- [Required work]
Below is a listing. Quote from it, exactly, the lines from the one containing "tóc và móng" down to the one containing "1. Chống ô xi hóa – giảm tổn thương da", both ends included, and nothing else.
== Data ==
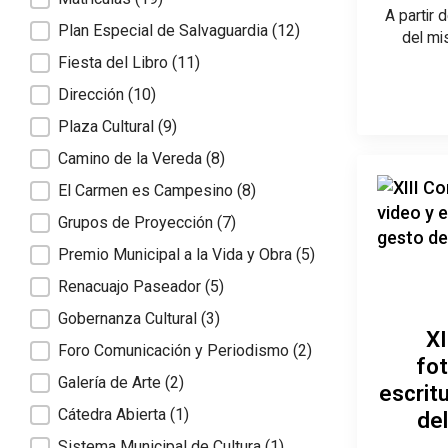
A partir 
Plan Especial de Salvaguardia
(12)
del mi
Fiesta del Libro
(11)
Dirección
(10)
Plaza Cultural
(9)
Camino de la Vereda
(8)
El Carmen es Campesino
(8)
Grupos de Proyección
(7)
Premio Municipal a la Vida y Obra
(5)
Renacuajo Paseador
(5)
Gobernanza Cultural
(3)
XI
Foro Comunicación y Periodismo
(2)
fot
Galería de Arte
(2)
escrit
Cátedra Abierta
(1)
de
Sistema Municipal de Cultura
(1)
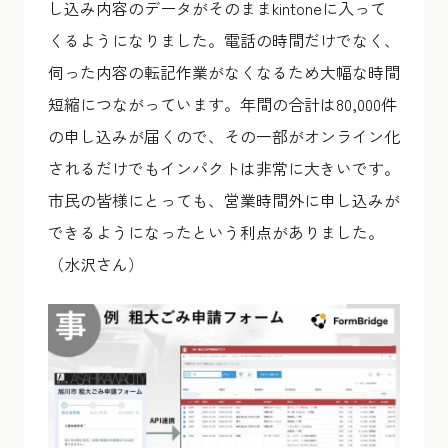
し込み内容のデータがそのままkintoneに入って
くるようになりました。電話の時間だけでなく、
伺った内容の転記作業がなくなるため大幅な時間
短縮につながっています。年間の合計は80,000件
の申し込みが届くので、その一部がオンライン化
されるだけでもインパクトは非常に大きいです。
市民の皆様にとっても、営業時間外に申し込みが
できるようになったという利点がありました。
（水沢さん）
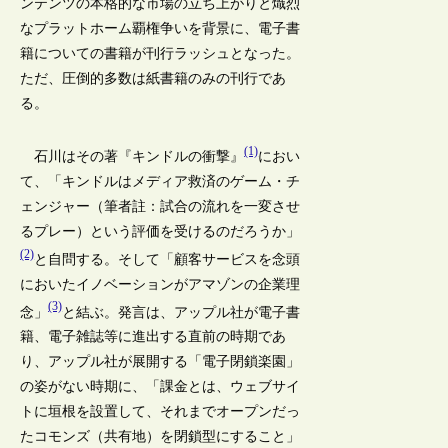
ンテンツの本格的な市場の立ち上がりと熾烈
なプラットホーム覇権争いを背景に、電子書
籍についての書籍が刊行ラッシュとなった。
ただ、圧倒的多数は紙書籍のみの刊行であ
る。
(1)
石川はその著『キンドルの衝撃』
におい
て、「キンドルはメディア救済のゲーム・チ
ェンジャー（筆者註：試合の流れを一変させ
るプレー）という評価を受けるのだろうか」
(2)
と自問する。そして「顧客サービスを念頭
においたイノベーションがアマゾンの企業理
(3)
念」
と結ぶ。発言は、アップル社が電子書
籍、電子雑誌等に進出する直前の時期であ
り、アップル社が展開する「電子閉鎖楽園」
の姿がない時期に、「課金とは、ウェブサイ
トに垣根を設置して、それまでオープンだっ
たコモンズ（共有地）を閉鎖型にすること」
===
== Data ==
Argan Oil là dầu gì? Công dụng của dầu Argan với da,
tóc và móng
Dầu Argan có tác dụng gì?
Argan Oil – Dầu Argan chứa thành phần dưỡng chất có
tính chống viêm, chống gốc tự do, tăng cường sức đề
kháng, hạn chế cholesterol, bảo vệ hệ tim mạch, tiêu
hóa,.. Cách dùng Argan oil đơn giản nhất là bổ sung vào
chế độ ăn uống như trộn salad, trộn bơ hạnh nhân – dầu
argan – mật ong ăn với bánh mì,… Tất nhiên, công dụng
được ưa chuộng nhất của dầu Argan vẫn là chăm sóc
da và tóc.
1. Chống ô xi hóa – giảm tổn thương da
===
- [Written response]
tóc và móng
Dầu Argan có tác dụng gì?
Argan Oil – Dầu Argan chứa thành phần dưỡng chất có
tính chống viêm, chống gốc tự do, tăng cường sức đề
kháng, hạn chế cholesterol, bảo vệ hệ tim mạch, tiêu
hóa,.. Cách dùng Argan oil đơn giản nhất là bổ sung vào
chế độ ăn uống như trộn salad, trộn bơ hạnh nhân – dầu
argan – mật ong ăn với bánh mì,… Tất nhiên, công dụng
được ưa chuộng nhất của dầu Argan vẫn là chăm sóc
da và tóc.
1. Chống ô xi hóa – giảm tổn thương da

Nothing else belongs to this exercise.